Advances in Materials Science and Engineering

Advances in Materials Science and Engineering / 2017 / Article

Research Article | Open Access

Volume 2017 |Article ID 4073591 | 17 pages | https://doi.org/10.1155/2017/4073591

Nonlinear Dynamic Analysis of Macrofiber Composites Laminated Shells

Academic Editor: Zhengong Zhou
Received16 Nov 2016
Accepted26 Mar 2017
Published09 May 2017

Abstract

This work presents the nonlinear dynamical analysis of a multilayer piezoelectric macrofiber composite (MFC) laminated shell. The effects of transverse excitations and piezoelectric properties on the dynamic stability of the structure are studied. Firstly, the nonlinear dynamic models of the MFC laminated shell are established. Based on known selected geometrical and material properties of its constituents, the electric field of MFC is presented. The vibration mode-shape functions are obtained according to the boundary conditions, and then the Galerkin method is employed to transform partial differential equations into two nonlinear ordinary differential equations. Next, the effects of the transverse excitations on the nonlinear vibration of MFC laminated shells are analyzed in numerical simulation and moderating effects of piezoelectric coefficients on the stability of the system are also presented here. Bifurcation diagram, two-dimensional and three-dimensional phase portraits, waveforms phases, and Poincare diagrams are shown to find different kinds of periodic and chaotic motions of MFC shells. The results indicate that piezoelectric parameters have strong effects on the vibration control of the MFC laminated shell.

1. Introduction

MFC is a piezoelectric fiber material, consisting of monotonic piezoelectric material, epoxy matrix, and electrodes with a specific arrangement, which can be considered as homogenized orthotropic materials with arbitrary piezoelectric fiber angles like composite structures.
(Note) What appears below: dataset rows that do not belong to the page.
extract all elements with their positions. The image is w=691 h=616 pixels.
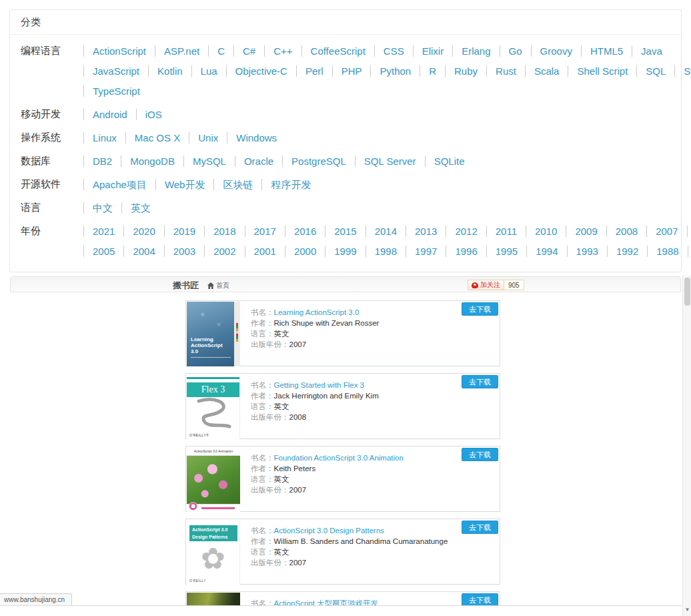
filter-item-link[interactable]: 2000	[285, 246, 325, 257]
book-cover[interactable]: Flex 3 O'REILLY®	[187, 374, 240, 439]
filter-item-link[interactable]: Objective-C	[226, 65, 296, 77]
book-title-link[interactable]: ActionScript 大型网页游戏开发	[274, 599, 379, 606]
filter-item-link[interactable]: 2008	[606, 226, 646, 237]
filter-item-link[interactable]: 1988	[647, 246, 687, 257]
filter-item-link[interactable]: Mac OS X	[125, 132, 189, 143]
filter-item-link[interactable]: ASP.net	[155, 45, 208, 57]
filter-item-link[interactable]: Rust	[486, 65, 525, 77]
filter-item-link[interactable]: 2017	[245, 226, 285, 237]
filter-item-link[interactable]: 1999	[325, 246, 365, 257]
filter-item-link[interactable]: 1994	[526, 246, 566, 257]
filter-item-link[interactable]: Web开发	[155, 179, 214, 190]
filter-item-link[interactable]: 区块链	[213, 179, 261, 190]
filter-item-link[interactable]: CSS	[374, 45, 413, 57]
nav-home-link[interactable]: 首页	[207, 281, 229, 290]
filter-item-link[interactable]: Android	[83, 109, 136, 120]
filter-item-link[interactable]: R	[420, 65, 445, 77]
filter-item-link[interactable]: Go	[500, 45, 531, 57]
book-title-link[interactable]: Getting Started with Flex 3	[274, 381, 365, 389]
filter-item-link[interactable]: ActionScript	[83, 45, 155, 57]
filter-item-link[interactable]: 2014	[366, 226, 406, 237]
filter-item-link[interactable]: Elixir	[413, 45, 453, 57]
book-cover[interactable]: Learning ActionScript 3.0	[187, 302, 240, 366]
filter-item-link[interactable]: SQLite	[425, 156, 474, 167]
filter-item-link[interactable]: Unix	[189, 132, 227, 143]
filter-item-link[interactable]: 2001	[245, 246, 285, 257]
filter-item-link[interactable]: SQL Server	[355, 156, 425, 167]
filter-item-link[interactable]: 2019	[164, 226, 204, 237]
filter-item-link[interactable]: Perl	[296, 65, 332, 77]
filter-item-link[interactable]: PostgreSQL	[282, 156, 355, 167]
book-cover[interactable]	[187, 593, 240, 606]
filter-item-link[interactable]: 2013	[406, 226, 446, 237]
filter-item-link[interactable]: Oracle	[235, 156, 282, 167]
filter-item-link[interactable]: 2021	[83, 226, 123, 237]
filter-item-link[interactable]: iOS	[136, 109, 171, 120]
vertical-scrollbar[interactable]: ▼	[682, 276, 691, 616]
download-button[interactable]: 去下载	[462, 448, 498, 461]
filter-item-link[interactable]: 2011	[486, 226, 526, 237]
filter-item-link[interactable]: 1995	[486, 246, 526, 257]
filter-item-link[interactable]: Shell Script	[568, 65, 636, 77]
filter-item-link[interactable]: 程序开发	[261, 179, 319, 190]
filter-item-link[interactable]: 2020	[123, 226, 163, 237]
filter-item-link[interactable]: Groovy	[531, 45, 581, 57]
filter-item-link[interactable]: 1987	[688, 246, 691, 257]
filter-item-link[interactable]: Erlang	[452, 45, 499, 57]
filter-item-link[interactable]: C#	[233, 45, 264, 57]
filter-item-link[interactable]: JavaScript	[83, 65, 148, 77]
filter-item-link[interactable]: 1992	[607, 246, 647, 257]
filter-item-link[interactable]: 2012	[446, 226, 486, 237]
book-cover[interactable]: ActionScript 3.0 Design Patterns ✿ O'REI…	[187, 520, 240, 585]
book-cover[interactable]: ActionScript 3.0 Animation	[187, 447, 240, 512]
filter-item-link[interactable]: 英文	[121, 202, 159, 214]
book-title-link[interactable]: Learning ActionScript 3.0	[274, 308, 360, 316]
filter-item-link[interactable]: TypeScript	[83, 85, 149, 97]
site-brand[interactable]: 搬书匠	[173, 280, 199, 292]
filter-item-link[interactable]: DB2	[83, 156, 121, 167]
filter-item-link[interactable]: 1993	[567, 246, 607, 257]
filter-item-link[interactable]: Linux	[83, 132, 125, 143]
filter-item-link[interactable]: 2009	[566, 226, 606, 237]
download-button[interactable]: 去下载	[462, 593, 498, 606]
filter-item-link[interactable]: Ruby	[445, 65, 486, 77]
filter-item-link[interactable]: MySQL	[183, 156, 235, 167]
filter-item-link[interactable]: 2007	[646, 226, 686, 237]
weibo-follow-button[interactable]: 加关注	[468, 280, 504, 290]
download-button[interactable]: 去下载	[462, 375, 498, 388]
filter-item-link[interactable]: Kotlin	[148, 65, 191, 77]
book-title-link[interactable]: Foundation ActionScript 3.0 Animation	[274, 454, 404, 462]
filter-item-link[interactable]: MongoDB	[121, 156, 183, 167]
filter-item-link[interactable]: 2016	[285, 226, 325, 237]
filter-item-link[interactable]: Apache项目	[83, 179, 155, 190]
filter-item-link[interactable]: Python	[370, 65, 420, 77]
filter-item-link[interactable]: 2015	[325, 226, 365, 237]
scrollbar-thumb[interactable]	[684, 278, 690, 306]
download-button[interactable]: 去下载	[462, 302, 498, 316]
filter-item-link[interactable]: 2018	[204, 226, 244, 237]
filter-item-link[interactable]: 2004	[123, 246, 163, 257]
filter-item-link[interactable]: 1998	[366, 246, 406, 257]
book-title-link[interactable]: ActionScript 3.0 Design Patterns	[274, 527, 385, 535]
filter-item-link[interactable]: Windows	[227, 132, 285, 143]
filter-item-link[interactable]: Scala	[525, 65, 568, 77]
filter-item-link[interactable]: 1997	[406, 246, 446, 257]
filter-item-link[interactable]: 2010	[526, 226, 566, 237]
filter-item-link[interactable]: SQL	[636, 65, 674, 77]
filter-item-link[interactable]: 2003	[164, 246, 204, 257]
filter-item-link[interactable]: CoffeeScript	[301, 45, 374, 57]
filter-item-link[interactable]: 2005	[83, 246, 123, 257]
filter-item-link[interactable]: 中文	[83, 202, 121, 214]
filter-item-link[interactable]: 2006	[687, 226, 691, 237]
weibo-follower-count[interactable]: 905	[504, 280, 524, 290]
scrollbar-down-arrow-icon[interactable]: ▼	[683, 606, 691, 614]
filter-item-link[interactable]: HTML5	[581, 45, 632, 57]
filter-item-link[interactable]: PHP	[332, 65, 371, 77]
filter-item-link[interactable]: C	[208, 45, 233, 57]
filter-item-link[interactable]: Java	[632, 45, 671, 57]
filter-item-link[interactable]: Swift	[674, 65, 691, 77]
filter-item-link[interactable]: Lua	[191, 65, 226, 77]
download-button[interactable]: 去下载	[462, 521, 498, 534]
filter-item-link[interactable]: 2002	[204, 246, 244, 257]
filter-item-link[interactable]: C++	[264, 45, 301, 57]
There are generally three types of piezoelectric material which researches focus on mainly. The first type of the piezoelectric fiber composite material is produced by Smart Material Corp, treated as 1–3 composite. The second type is originally developed by MIT, named active fiber composite actuators. Macrofiber composite (MFC) is referred to as the third type presented by NASA Langley Research Center. Since several applications require conformable and packaged piezoelectric structures or actuators, MFC material become widely applied in both academic and industrial field, which would be used for an easier integration in smart, intelligent, or adaptive structures [13]. Great advantages of the MFC material, which is able to respond to changing environment and controlling structural deformation, have led to a new generation for aerospace structures especially for morphing aircrafts [4].
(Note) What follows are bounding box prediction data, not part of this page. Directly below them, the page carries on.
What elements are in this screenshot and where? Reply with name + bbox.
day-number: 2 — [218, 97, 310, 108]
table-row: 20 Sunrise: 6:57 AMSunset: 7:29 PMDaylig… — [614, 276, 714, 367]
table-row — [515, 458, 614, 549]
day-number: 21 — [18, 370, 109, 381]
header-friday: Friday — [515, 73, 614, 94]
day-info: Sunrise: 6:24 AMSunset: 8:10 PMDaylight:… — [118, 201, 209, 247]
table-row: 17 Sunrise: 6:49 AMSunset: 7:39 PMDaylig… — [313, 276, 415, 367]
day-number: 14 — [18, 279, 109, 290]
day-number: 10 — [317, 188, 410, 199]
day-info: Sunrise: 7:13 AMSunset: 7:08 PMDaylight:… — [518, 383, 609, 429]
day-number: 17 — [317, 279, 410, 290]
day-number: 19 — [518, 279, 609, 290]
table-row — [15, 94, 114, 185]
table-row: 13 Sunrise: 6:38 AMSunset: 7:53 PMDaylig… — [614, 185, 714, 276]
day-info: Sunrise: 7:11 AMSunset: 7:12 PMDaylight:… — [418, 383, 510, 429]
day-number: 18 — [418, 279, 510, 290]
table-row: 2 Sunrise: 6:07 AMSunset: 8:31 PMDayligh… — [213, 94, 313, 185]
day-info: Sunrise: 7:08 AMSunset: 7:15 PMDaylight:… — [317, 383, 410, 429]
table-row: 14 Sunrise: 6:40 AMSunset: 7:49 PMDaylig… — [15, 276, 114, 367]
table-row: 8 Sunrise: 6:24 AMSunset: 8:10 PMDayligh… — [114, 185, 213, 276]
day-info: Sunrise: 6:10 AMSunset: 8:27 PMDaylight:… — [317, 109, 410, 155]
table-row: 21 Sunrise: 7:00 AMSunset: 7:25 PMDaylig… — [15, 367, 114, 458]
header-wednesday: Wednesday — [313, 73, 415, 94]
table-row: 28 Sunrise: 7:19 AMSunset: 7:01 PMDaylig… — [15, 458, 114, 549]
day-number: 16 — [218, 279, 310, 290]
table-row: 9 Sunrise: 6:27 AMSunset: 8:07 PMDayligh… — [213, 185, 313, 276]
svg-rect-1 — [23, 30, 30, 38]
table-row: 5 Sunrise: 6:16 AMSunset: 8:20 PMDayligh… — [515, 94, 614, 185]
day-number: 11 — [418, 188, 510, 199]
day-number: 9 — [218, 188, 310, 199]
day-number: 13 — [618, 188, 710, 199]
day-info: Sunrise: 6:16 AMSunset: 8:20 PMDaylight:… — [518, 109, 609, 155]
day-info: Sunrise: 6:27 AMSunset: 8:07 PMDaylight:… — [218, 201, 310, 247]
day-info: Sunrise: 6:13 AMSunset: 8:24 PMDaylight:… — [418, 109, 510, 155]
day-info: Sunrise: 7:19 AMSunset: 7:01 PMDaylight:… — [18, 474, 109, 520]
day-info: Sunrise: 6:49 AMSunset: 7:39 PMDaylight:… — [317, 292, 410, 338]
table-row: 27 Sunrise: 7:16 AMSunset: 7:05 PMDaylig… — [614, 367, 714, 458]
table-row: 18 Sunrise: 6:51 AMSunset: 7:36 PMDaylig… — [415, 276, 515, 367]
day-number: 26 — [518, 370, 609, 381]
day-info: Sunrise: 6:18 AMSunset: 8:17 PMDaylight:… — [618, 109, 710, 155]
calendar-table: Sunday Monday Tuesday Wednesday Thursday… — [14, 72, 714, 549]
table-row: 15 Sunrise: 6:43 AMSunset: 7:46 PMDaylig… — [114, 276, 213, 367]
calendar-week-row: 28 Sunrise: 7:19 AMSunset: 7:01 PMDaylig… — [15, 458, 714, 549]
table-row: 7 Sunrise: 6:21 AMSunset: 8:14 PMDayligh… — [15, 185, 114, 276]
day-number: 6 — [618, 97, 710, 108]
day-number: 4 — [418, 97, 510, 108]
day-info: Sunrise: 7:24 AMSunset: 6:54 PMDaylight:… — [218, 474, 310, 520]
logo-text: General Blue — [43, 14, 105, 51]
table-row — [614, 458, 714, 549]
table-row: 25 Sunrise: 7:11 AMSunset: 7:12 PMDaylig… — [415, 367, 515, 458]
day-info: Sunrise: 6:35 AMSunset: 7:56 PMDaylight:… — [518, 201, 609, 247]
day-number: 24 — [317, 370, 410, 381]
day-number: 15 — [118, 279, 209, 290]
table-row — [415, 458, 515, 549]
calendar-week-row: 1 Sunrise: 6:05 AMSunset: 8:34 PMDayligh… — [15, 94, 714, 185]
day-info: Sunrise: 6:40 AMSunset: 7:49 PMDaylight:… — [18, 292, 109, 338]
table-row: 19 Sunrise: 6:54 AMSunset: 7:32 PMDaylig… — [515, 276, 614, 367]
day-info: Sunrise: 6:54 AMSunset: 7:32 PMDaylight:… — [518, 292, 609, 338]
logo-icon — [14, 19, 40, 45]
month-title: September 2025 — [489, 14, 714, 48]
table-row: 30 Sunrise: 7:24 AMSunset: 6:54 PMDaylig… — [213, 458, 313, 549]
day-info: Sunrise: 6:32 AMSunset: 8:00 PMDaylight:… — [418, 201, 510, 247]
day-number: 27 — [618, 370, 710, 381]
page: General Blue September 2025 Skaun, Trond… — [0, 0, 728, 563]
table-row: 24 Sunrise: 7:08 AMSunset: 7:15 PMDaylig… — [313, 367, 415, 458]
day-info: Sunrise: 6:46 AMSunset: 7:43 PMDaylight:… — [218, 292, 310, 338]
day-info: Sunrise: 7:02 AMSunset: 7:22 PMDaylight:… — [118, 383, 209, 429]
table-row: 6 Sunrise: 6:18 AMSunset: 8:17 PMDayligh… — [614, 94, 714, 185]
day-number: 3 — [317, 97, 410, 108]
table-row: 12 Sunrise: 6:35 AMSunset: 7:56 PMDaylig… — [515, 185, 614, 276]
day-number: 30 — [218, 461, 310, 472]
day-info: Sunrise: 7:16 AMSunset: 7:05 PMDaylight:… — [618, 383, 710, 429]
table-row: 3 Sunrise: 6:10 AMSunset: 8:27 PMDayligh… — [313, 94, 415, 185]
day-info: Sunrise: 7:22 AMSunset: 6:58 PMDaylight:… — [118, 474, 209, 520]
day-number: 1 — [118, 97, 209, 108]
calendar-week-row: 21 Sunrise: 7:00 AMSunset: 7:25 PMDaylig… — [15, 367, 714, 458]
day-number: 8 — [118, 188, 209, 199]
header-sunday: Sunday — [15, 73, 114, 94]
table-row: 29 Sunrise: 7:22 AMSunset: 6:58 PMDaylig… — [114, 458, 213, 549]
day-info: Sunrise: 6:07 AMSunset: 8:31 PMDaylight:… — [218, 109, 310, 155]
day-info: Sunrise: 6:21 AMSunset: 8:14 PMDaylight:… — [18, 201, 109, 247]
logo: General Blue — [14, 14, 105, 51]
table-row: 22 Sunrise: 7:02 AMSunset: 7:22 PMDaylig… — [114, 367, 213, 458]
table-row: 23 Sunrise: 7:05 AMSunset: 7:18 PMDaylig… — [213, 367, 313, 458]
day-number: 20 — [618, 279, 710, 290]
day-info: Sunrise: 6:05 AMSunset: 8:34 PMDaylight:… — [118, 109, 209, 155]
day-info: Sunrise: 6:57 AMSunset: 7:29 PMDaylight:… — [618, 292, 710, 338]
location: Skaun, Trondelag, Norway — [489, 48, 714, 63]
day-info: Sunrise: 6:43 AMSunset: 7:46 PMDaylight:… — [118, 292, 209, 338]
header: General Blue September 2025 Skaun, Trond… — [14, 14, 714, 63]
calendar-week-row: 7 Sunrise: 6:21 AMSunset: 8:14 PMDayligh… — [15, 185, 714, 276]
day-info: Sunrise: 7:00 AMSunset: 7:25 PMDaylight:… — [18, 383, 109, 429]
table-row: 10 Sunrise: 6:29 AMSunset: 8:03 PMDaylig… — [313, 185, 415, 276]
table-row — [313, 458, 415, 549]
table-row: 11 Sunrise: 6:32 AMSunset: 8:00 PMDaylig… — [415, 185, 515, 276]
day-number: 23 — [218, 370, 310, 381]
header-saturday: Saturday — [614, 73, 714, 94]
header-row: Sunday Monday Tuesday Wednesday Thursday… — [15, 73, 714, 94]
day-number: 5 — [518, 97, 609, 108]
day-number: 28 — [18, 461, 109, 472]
Theoretical analyses are the basis to obtain dynamical characteristics of MFC material subjected to different excitations. In some researches, piezoelectric characteristics of MFC are studied by nonlinear constitutive equations and numerical simulation, including higher-order terms and corresponding coefficients [57] or by using strain dependent or effective piezoelectric coefficients in constitutive equations [811].

Recently, different finite element models are developed to analyze the nonlinear dynamical behavior of MFC laminated materials [1216]. Gohari et al. [17] present an analytical solution to obtain static deformation and optimal shape control of smart laminated cantilever piezoelectric composite hybrid plates and beams under several coupled loads using piezoelectric actuators. Park and Kim [18] show that the aerothermal large deflection of the composite panel can be suppressed using MFC actuators and the excessive actuation of the MFC can cause snap-through phenomena. Kim et al. [19] study the vibration suppression of an end-capped cylindrical shell structure with surface bonded macrofiber composite actuators and analyze the dynamic characteristics of the cylindrical shell structure.
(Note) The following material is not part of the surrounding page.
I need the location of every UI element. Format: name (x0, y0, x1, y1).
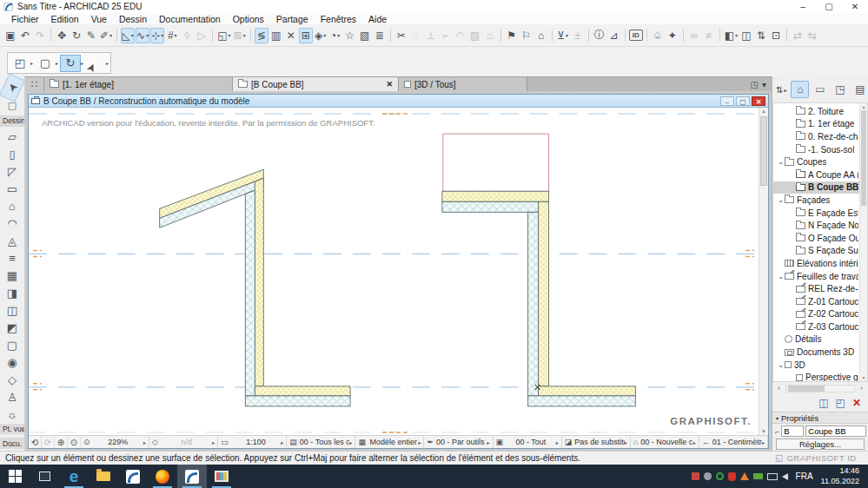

Dano and Jullière [20] investigate the use of macrofiber composite (MFC) actuators to actively control thermally induced deformations in composite structures. Korayem and Homayooni [21] analyze the influence of the applied voltage on vibration frequency of a multilayer piezoelectric microplate as well as the size effects on the macroplate at different boundary conditions. Li et al. [22] present the active control of random vibration for piezoelectric fiber reinforced composites laminated plates and discuss the effect of piezoelectric fiber orientation in the PFRC layers. Suresh Kumar and Ray [23] analyze the geometrically nonlinear vibrations of doubly curved smart sandwich shells integrated with a patch of 1–3 piezoelectric composites active constrained layer damping (ACLD) treatment.

Experimental studies are effective in verifying theoretical results. The effective properties of piezoelectric composites on the interface material are reported by using theoretical and numerical methods in [24, 25]. Andrianov et al. [26] focus on the evaluation of the homogeneous properties of the active layers in both and MFCs. Biscani et al. [27] study the effective electromechanical properties of MFC transducers and compare the material properties of the system with experimental data. Prasath and Arockiarajan [28, 29] present total packing effects on the overall properties of MFC using experimental models. Based on the developed Kirchhoff plate theory, in some articles [30, 31], the actuation responses of and MFCs integrated smart structures are studied subjected to transverse excitations. Kashiwao et al. [32] propose an optimization method of a vibration energy harvesting system which is made of MFC piezoelectric elements.

2. Mechanical Model

MFC mainly consist of piezoceramic fibers, epoxy matrix, and electrodes, which have two different types of structures, named and modes. Here, a MFC middling thick cross-ply laminated shell is considered, where the piezomacrofiber is polarized in the thickness direction and fully embedded in the epoxy matrix as shown in Figure 1. The shell is a cantilever doubly curved cylindrical shell with a rectangular base. The orthogonal curvilinear coordinate is shown in Figure 2, and α and β curves are along the lines of curvatures on the middle surface and is perpendicular to the middle surface of the shell. Geometric dimensions of the shell in the curvilinear coordinate are the lengths and , and the thickness , and the principal radii of the curvatures and . The displacements of an arbitrary point within the shell in the coordinate () are denoted with , , and , respectively. is taken as positive vector going outward from the center of the smallest radius of the curvature. The shell is subjected to a transverse excitation given as , as shown in Figure 2.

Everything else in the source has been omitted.